Additionally, if you are using the Kotlin DSL, you may need to change the way that you set properties.
For, example in Spring Boot 2.x, layering of the bootJar task could be disabled as follows:
tasks.named<BootJar>("bootJar") {
layered {
isEnabled = false
}
}In 3.0, the following must be used:
tasks.named<BootJar>("bootJar") {
layered {
enabled.set(false)
}
}Please refer to the Gradle plugin’s reference documentation for further examples.
As part of the previously described changes to configuring Gradle tasks, the mechanism for excluding properties from the generated build-info.properties file has also changed.
Previously, properties could be excluded by setting them to null.
This no longer works and has been replaced with a name-based mechanism:
springBoot {
buildInfo {
excludes = ['time']
}
}The equivalent in the Gradle Kotlin DSL is as follows:
springBoot {
buildInfo {
excludes.set(setOf("time"))
}
}Users that build their Spring Boot project with Maven should review the following section.
The fork attribute of spring-boot:run and spring-boot:start that was deprecated in Spring Boot 2.7 has been removed.
The Git Commit ID Maven Plugin has been updated to version 5 where its coordinates have changed.
The previous coordinates were pl.project13.maven:git-commit-id-plugin.
The new coordinates are io.github.git-commit-id:git-commit-id-maven-plugin.
Any <plugin> declaration in your pom.xml file should be updated accordingly.
The following changes have been made to dependencies managed by Spring Boot.
Dependency management for Apache Johnzon has been removed in favor of Eclipse Yasson.
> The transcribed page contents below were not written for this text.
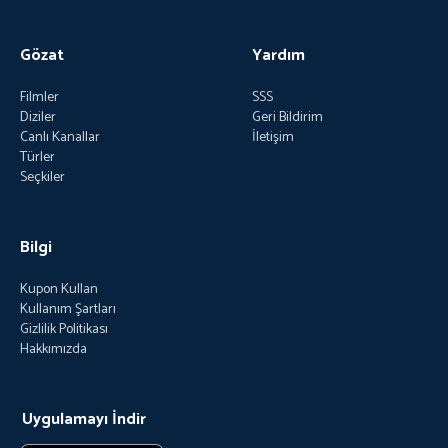
Gözat
Yardım
Filmler
SSS
Diziler
Geri Bildirim
Canlı Kanallar
İletişim
Türler
Seçkiler
Bilgi
Kupon Kullan
Kullanım Şartları
Gizlilik Politikası
Hakkımızda
Uygulamayı İndir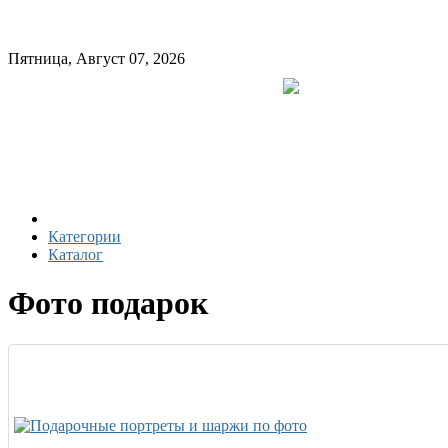
Пятница, Август 07, 2026
Категории
Каталог
Фото подарок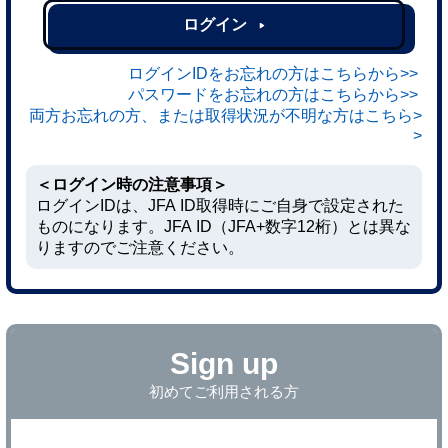
ログイン
ログインIDをお忘れの方はこちらから>>
パスワードをお忘れの方はこちらから>>
両方お忘れの方、または取得状況が不明な方はこちら>
>
＜ログイン時の注意事項＞
ログインIDは、JFA ID取得時にご自身で設定された
ものになります。JFA ID（JFA+数字12桁）とは異な
りますのでご注意ください。
Sign up
初めてご利用される方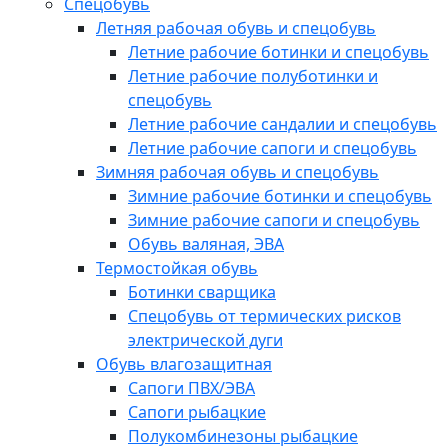
Спецобувь
Летняя рабочая обувь и спецобувь
Летние рабочие ботинки и спецобувь
Летние рабочие полуботинки и
спецобувь
Летние рабочие сандалии и спецобувь
Летние рабочие сапоги и спецобувь
Зимняя рабочая обувь и спецобувь
Зимние рабочие ботинки и спецобувь
Зимние рабочие сапоги и спецобувь
Обувь валяная, ЭВА
Термостойкая обувь
Ботинки сварщика
Спецобувь от термических рисков
электрической дуги
Обувь влагозащитная
Сапоги ПВХ/ЭВА
Сапоги рыбацкие
Полукомбинезоны рыбацкие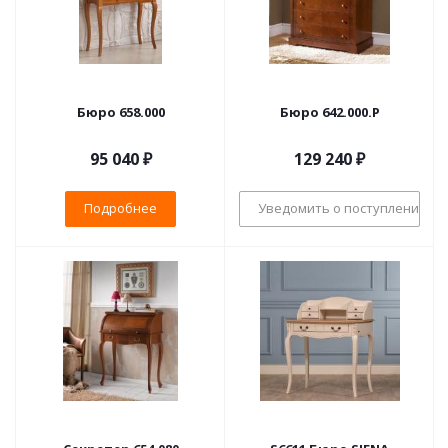
Бюро 658.000
Бюро 642.000.P
95 040 ₽
129 240
₽
Подробнее
Уведомить о поступлении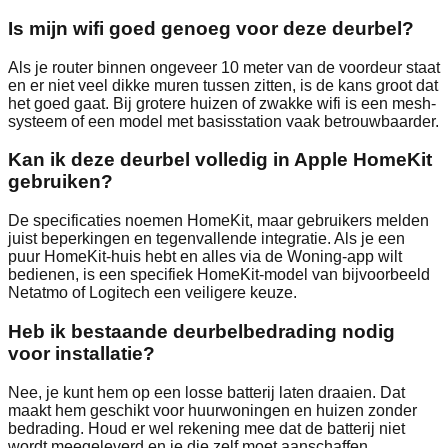
Is mijn wifi goed genoeg voor deze deurbel?
Als je router binnen ongeveer 10 meter van de voordeur staat
en er niet veel dikke muren tussen zitten, is de kans groot dat
het goed gaat. Bij grotere huizen of zwakke wifi is een mesh-
systeem of een model met basisstation vaak betrouwbaarder.
Kan ik deze deurbel volledig in Apple HomeKit
gebruiken?
De specificaties noemen HomeKit, maar gebruikers melden
juist beperkingen en tegenvallende integratie. Als je een
puur HomeKit-huis hebt en alles via de Woning-app wilt
bedienen, is een specifiek HomeKit-model van bijvoorbeeld
Netatmo of Logitech een veiligere keuze.
Heb ik bestaande deurbelbedrading nodig
voor installatie?
Nee, je kunt hem op een losse batterij laten draaien. Dat
maakt hem geschikt voor huurwoningen en huizen zonder
bedrading. Houd er wel rekening mee dat de batterij niet
wordt meegeleverd en je die zelf moet aanschaffen.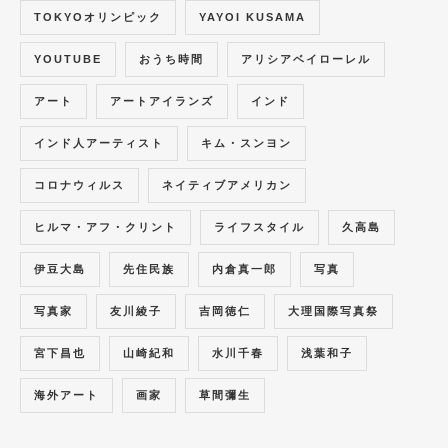
TOKYOオリンピック
YAYOI KUSAMA
YOUTUBE
おうち時間
アリシアベイローレル
アート
アートアイランズ
インド
インド人アーティスト
キム・スンヨン
コロナウィルス
ネイティブアメリカン
ヒルマ・アフ・クリント
ライフスタイル
久高島
伊豆大島
先住民族
内倉真一郎
写真
写真家
友川綾子
吉岡徳仁
大理国際写真祭
宮下昌也
山崎紀和
水川千春
浅葉和子
海外アート
画家
草間彌生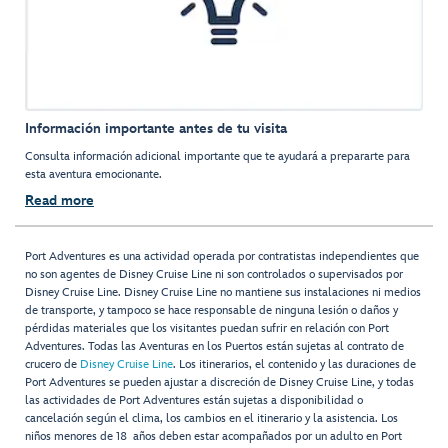
Información importante antes de tu visita
Consulta información adicional importante que te ayudará a prepararte para
esta aventura emocionante.
Read more
Port Adventures es una actividad operada por contratistas independientes que
no son agentes de Disney Cruise Line ni son controlados o supervisados por
Disney Cruise Line. Disney Cruise Line no mantiene sus instalaciones ni medios
de transporte, y tampoco se hace responsable de ninguna lesión o daños y
pérdidas materiales que los visitantes puedan sufrir en relación con Port
Adventures. Todas las Aventuras en los Puertos están sujetas al contrato de
crucero de
Disney Cruise Line
. Los itinerarios, el contenido y las duraciones de
Port Adventures se pueden ajustar a discreción de Disney Cruise Line, y todas
las actividades de Port Adventures están sujetas a disponibilidad o
cancelación según el clima, los cambios en el itinerario y la asistencia. Los
niños menores de 18 años deben estar acompañados por un adulto en Port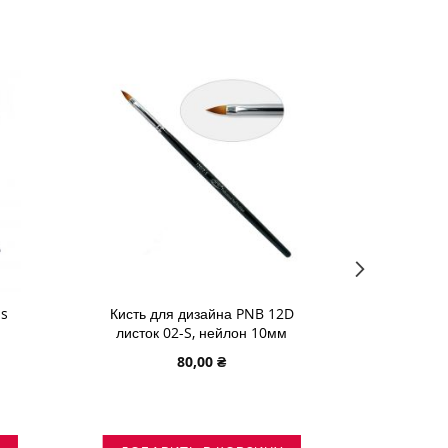
ЖЕЛАНИЙ
-s
Кисть для дизайна PNB 12D
Формы
листок 02-S, нейлон 10мм
ног
80,00 ₴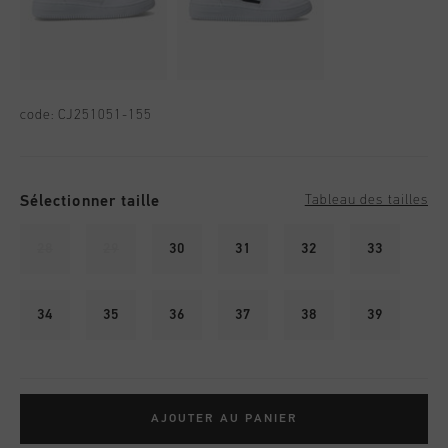
code:
CJ251051-155
Sélectionner taille
Tableau des tailles
28
29
30
31
32
33
34
35
36
37
38
39
AJOUTER AU PANIER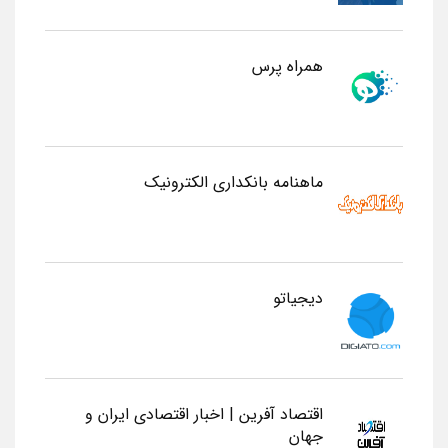
همراه پرس
ماهنامه بانکداری الکترونیک
دیجیاتو
اقتصاد آفرین | اخبار اقتصادی ایران و
جهان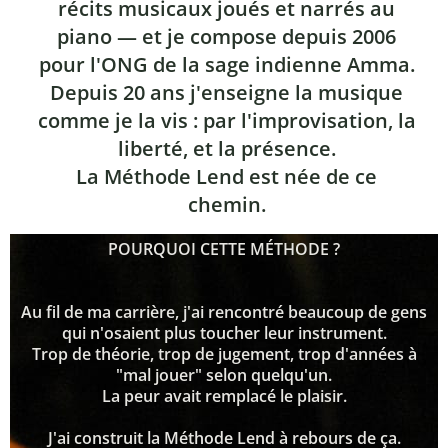
récits musicaux joués et narrés au
piano — et je compose depuis 2006
pour l'ONG de la sage indienne Amma.
Depuis 20 ans j'enseigne la musique
comme je la vis : par l'improvisation, la
liberté, et la présence.
La Méthode Lend est née de ce
chemin.
POURQUOI CETTE MÉTHODE ?
Au fil de ma carrière, j'ai rencontré beaucoup de gens
qui n'osaient plus toucher leur instrument.
Trop de théorie, trop de jugement, trop d'années à
"mal jouer" selon quelqu'un.
La peur avait remplacé le plaisir.
J'ai construit la Méthode Lend à rebours de ça.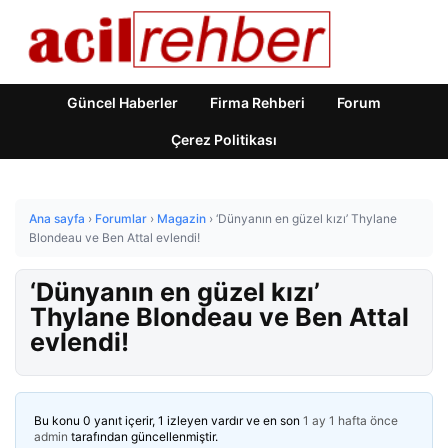
Güncel Haberler
Firma Rehberi
Forum
Çerez Politikası
Ana sayfa
›
Forumlar
›
Magazin
›
‘Dünyanın en güzel kızı’ Thylane
Blondeau ve Ben Attal evlendi!
‘Dünyanın en güzel kızı’
Thylane Blondeau ve Ben Attal
evlendi!
Bu konu 0 yanıt içerir, 1 izleyen vardır ve en son
1 ay 1 hafta önce
admin
tarafından güncellenmiştir.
A Jakarta EE 10-compatible version of Apache Johnzon can be used with Spring Boot 3, but you will now have to specify a version in your dependency declaration.
Dependency management for ANTLR 2 (antlr:antlr) has been removed as it was no longer required.
If you are using ANTLR 2 in your application, specify a version that meets your needs.
Dependency management for RxJava 1.x and 2.x has been removed and dependency management for RxJava 3 has been added in its place.
Spring Boot does not depend on Hazelcast Hibernate so it need not have an opinion about its version.
As such, dependency management for Hazelcast Hibernate has been removed.
If you wish to continue using Hazelcast Hibernate, specify a version that meets your needs.
Alternatively, consider using org.hibernate.orm:hibernate-jcache instead.
To support Jakarta EE 9 and later, dependency management for Ehcache’s ehcache and ehcache-transactions modules are now declared with a jakarta classifier.
Dependency declarations in your pom.xml or build.gradle scripts should be similarly updated.